- Problem to solve: Search the entries below for the word "archives" and copy each line that has it.

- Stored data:
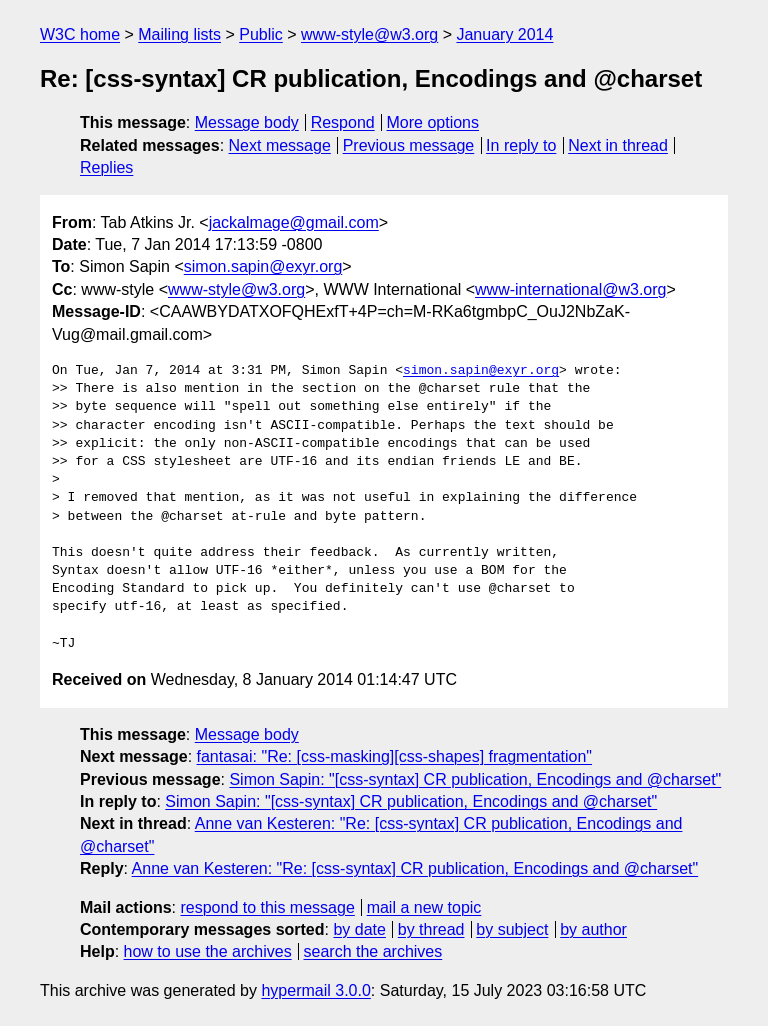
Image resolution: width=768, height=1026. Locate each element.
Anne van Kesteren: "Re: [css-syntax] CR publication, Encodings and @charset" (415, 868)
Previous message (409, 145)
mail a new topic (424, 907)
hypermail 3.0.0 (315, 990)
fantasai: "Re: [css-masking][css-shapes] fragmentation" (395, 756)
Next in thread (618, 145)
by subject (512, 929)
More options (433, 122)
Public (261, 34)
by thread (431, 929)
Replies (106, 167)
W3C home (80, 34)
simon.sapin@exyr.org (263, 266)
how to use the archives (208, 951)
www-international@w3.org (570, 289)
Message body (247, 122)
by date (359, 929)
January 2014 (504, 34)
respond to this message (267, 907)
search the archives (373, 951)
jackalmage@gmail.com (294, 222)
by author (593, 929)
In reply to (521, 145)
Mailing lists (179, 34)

- Answer to this task:
how to use the archives (208, 951)
search the archives (373, 951)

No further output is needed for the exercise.